• [Exercise data]:
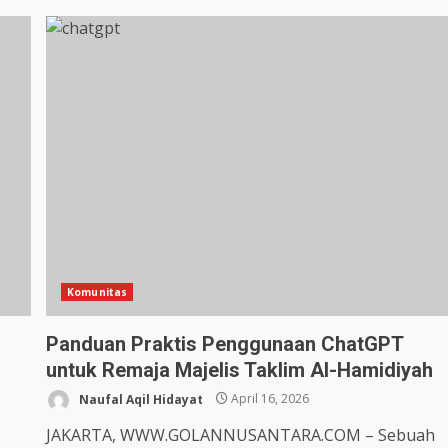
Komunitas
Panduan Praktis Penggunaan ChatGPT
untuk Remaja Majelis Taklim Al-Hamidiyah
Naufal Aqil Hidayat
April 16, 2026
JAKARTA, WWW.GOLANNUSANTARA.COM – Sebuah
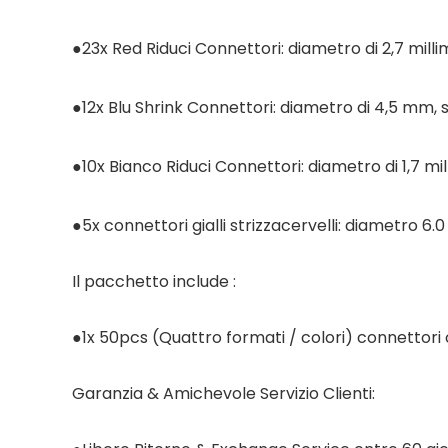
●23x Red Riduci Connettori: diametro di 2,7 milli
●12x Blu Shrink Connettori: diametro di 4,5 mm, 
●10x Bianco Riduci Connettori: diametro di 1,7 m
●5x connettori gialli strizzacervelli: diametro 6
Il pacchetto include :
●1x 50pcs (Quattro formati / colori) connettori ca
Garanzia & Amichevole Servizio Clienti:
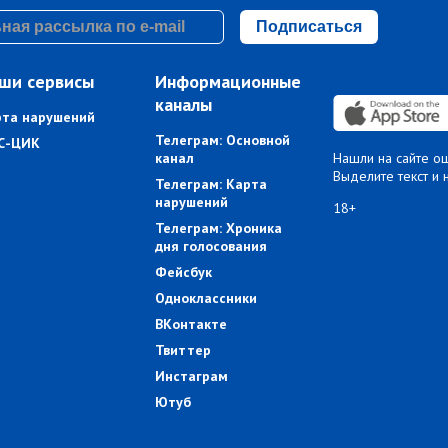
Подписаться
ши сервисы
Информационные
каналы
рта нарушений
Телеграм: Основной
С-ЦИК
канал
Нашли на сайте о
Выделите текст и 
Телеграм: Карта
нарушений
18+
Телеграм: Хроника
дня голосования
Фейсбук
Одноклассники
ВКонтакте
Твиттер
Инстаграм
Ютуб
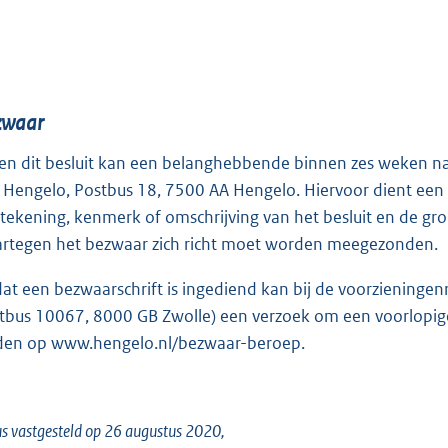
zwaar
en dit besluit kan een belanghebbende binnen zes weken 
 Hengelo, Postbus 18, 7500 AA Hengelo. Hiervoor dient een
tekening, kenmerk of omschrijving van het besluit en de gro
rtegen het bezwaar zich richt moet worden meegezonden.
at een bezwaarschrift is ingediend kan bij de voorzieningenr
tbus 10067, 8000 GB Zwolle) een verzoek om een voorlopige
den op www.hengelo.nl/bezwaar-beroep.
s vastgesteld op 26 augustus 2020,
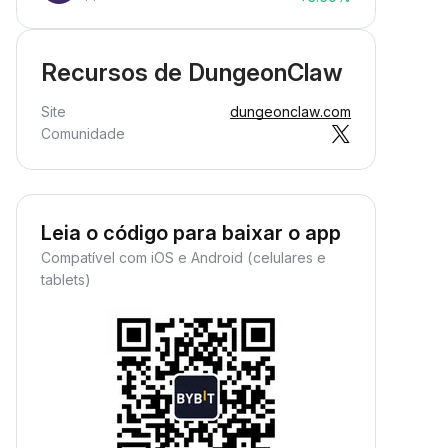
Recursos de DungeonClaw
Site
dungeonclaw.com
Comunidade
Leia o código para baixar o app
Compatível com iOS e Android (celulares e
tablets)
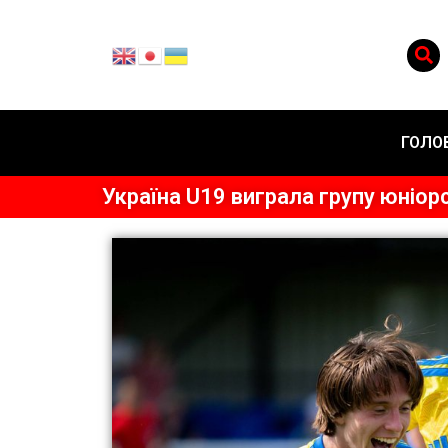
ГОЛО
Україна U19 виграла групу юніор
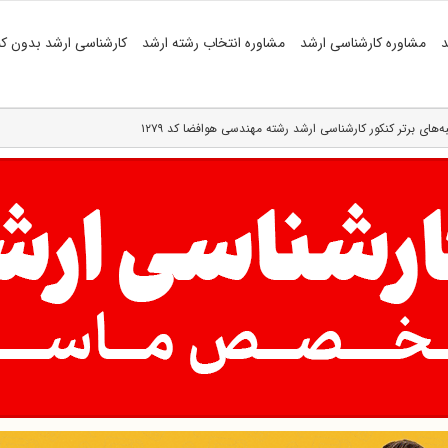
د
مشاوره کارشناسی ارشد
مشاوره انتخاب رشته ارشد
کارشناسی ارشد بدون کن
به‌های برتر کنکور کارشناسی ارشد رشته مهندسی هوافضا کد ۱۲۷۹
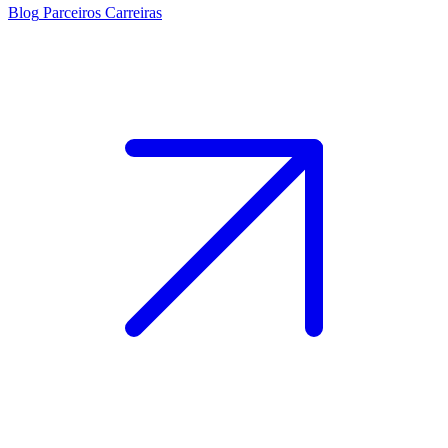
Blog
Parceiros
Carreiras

• [What to work on]: If a record holds a picture, leave the picture out and copy everything else exactly.

• [Exercise response]:
Komunitas
Panduan Praktis Penggunaan ChatGPT
untuk Remaja Majelis Taklim Al-Hamidiyah
Naufal Aqil Hidayat
April 16, 2026
JAKARTA, WWW.GOLANNUSANTARA.COM – Sebuah
●23x Red Riduci Connettori: diametro di 2,7 milli
●12x Blu Shrink Connettori: diametro di 4,5 mm, 
●10x Bianco Riduci Connettori: diametro di 1,7 m
●5x connettori gialli strizzacervelli: diametro 6
Il pacchetto include :
●1x 50pcs (Quattro formati / colori) connettori ca
Garanzia & Amichevole Servizio Clienti:
Подписаться
ши сервисы
Информационные
каналы
рта нарушений
Телеграм: Основной
С-ЦИК
канал
Нашли на сайте о
Выделите текст и 
Телеграм: Карта
нарушений
18+
Телеграм: Хроника
дня голосования
Фейсбук
Одноклассники
ВКонтакте
Твиттер
Инстаграм
Ютуб
zwaar
en dit besluit kan een belanghebbende binnen zes weken 
 Hengelo, Postbus 18, 7500 AA Hengelo. Hiervoor dient een
tekening, kenmerk of omschrijving van het besluit en de gro
rtegen het bezwaar zich richt moet worden meegezonden.
at een bezwaarschrift is ingediend kan bij de voorzieningenr
tbus 10067, 8000 GB Zwolle) een verzoek om een voorlopige
den op www.hengelo.nl/bezwaar-beroep.
s vastgesteld op 26 augustus 2020,
Recursos de DungeonClaw
Site
dungeonclaw.com
Comunidade
Leia o código para baixar o app
Compatível com iOS e Android (celulares e
tablets)
ГОЛО
Україна U19 виграла групу юніор
د
مشاوره کارشناسی ارشد
مشاوره انتخاب رشته ارشد
کارشناسی ارشد بدون کن
به‌های برتر کنکور کارشناسی ارشد رشته مهندسی هوافضا کد ۱۲۷۹
Blog
Parceiros
Carreiras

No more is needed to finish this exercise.